[PROVIDED RECORDS]

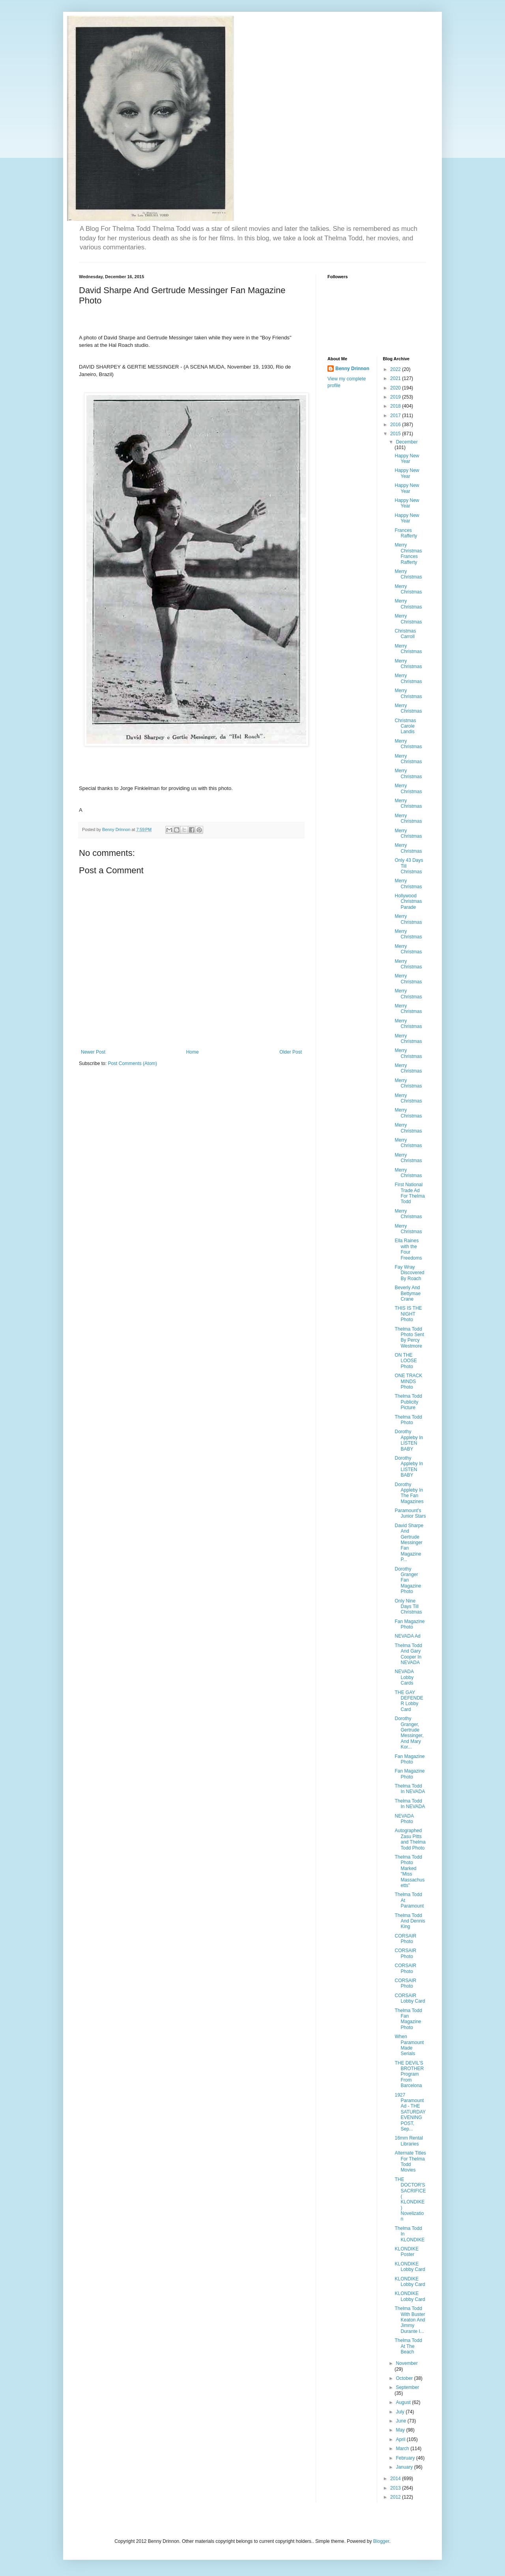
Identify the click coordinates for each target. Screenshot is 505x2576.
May (401, 2430)
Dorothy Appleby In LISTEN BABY (409, 1440)
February (406, 2458)
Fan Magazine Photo (410, 1624)
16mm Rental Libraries (409, 2140)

[/PROVIDED RECORDS]

▶ **TRY IT**
Would you repeat the material exactly, keeping out any pictures?

▶ **PROBLEM SOLUTION**
Identify the click coordinates for each target. Screenshot is 505x2576.
May (401, 2430)
Dorothy Appleby In LISTEN BABY (409, 1440)
February (406, 2458)
Fan Magazine Photo (410, 1624)
16mm Rental Libraries (409, 2140)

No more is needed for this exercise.